S/N ratio threshold to use to define gene detectability

detectSample

percentage of samples detectable above snThresh to include in LPE test. The default is 50%. If the probe is detected in 50% or more samples in one of the subgroup, it is considered in LPE analysis

Details

The LPE test statistic numerator is the difference in medians between the two experimental conditions. The test statistic denominator is the combined pooled standard error for the two experimental conditions obtained by looking up the var.M from each baseOlig.error variance function. The conversion to p-values is based on the Gaussian distribution for difference if order statistics (medians). The user may select both the smoother degrees of freedom (smaller is smoother) and the trim percent to obtain a variance function to suit particular issues i.e. variability of genes with low expression intensity.

Value

Dataframe

Author(s)

Y Andrew Sun

References

Bioconductor LPE package

Examples

##---- Some example usage ----

Produce a number of QA plot plus t and ANOVA test

Description

Produce boxplot, MA plot, scatter plot, correlation, S/N detection concordance, CV, and t test, ANOVA test if subgroup is more than 2

Usage

doPlotEset(eset, group, name = "", snThresh = 3, test = TRUE, ...)

Arguments

eset

an ExpressionSet object

group

name of the group from experiment design file

name

a name for use in output files for record purpose

snThresh

threshold of S/N considered detectable, default = 3

test

whether t or ANOVA test should be performed

...

Additional arguments, currently not implemented

Details

The t test and fold change is performed with function fctPlot. See additional information with fctPlot. ANOVA is performed with doANOVA.

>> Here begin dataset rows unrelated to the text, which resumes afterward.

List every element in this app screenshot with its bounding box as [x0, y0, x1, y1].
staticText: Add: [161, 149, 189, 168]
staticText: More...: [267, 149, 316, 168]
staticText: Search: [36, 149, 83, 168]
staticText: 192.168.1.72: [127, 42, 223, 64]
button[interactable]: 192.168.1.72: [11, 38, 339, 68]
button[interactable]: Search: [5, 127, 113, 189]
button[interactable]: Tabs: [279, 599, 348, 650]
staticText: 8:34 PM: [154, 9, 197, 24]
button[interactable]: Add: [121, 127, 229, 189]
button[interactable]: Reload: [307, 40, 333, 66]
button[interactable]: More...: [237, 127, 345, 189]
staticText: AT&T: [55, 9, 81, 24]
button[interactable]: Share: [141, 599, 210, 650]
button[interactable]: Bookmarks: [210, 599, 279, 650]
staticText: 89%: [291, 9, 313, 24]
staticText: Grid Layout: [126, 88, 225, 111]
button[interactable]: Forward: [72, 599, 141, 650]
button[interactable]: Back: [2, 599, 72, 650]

If there are more than 2 subgroup in group, t test and fold change will be performed for each pair of subgroup and one way ANOVA will be performed. If subgroup is 2, ANOVA will not be performed.

Value

None. A number of plots and t or ANOVA test result file will be produced.

Author(s)

Y Andrew Sun

Examples

#-doPlotEset(eset, "sampleGroup")
#-doPlotEset(eset, "sampleGroup", name = "perfect")
#-doPlotEset(eset, "sampleGroup", test = FALSE)  ##- t test will be not performed

Calculate fold change and t test, the plot

Description

Calculate fold changes and p values from t test, and plot the results using preset FDR threshold

Usage

doPlotFCT(eset, group, grpMember, order1 = NULL, order2 = NULL,
detectSample = 0.5, snThresh = 3, ...)

Arguments

eset

an ExpressionSet object

group

which group from experiment design should calculation and plot be performed

grpMember

optional group member within the group

order1

optional, For a pairwise comparison the ordering of the first group of replicates

order2

optional, For a pairwise comparison the ordering of the first group of replicates

detectSample

optional number between 0 and 1 to indicate the percentage of arrays should be above snThresh to include in the t test analysis. Default = 0.5. If the probe is detected in 50% or more samples on one of the subgroup, the probe is included in the t test, otherwise, it will be excluded in the t test

snThresh

optional S/N ratio threshold. Default = 3

...

Additional argument, currently not implemented

Details

Group members are optional. For example, if group name is "tissue", and group members in experiment design file include "brain", "liver", "lung", "muscle". We could include c("brain", "liver") as group member for the parameter, then t test will be performed between "brain" and "liver", and "lung" "muscle" will be ignored. However, if we omit group member in the arguments, all tissue members will be used for t test. In this case, there will be 6 pairwise t test between each member of the group.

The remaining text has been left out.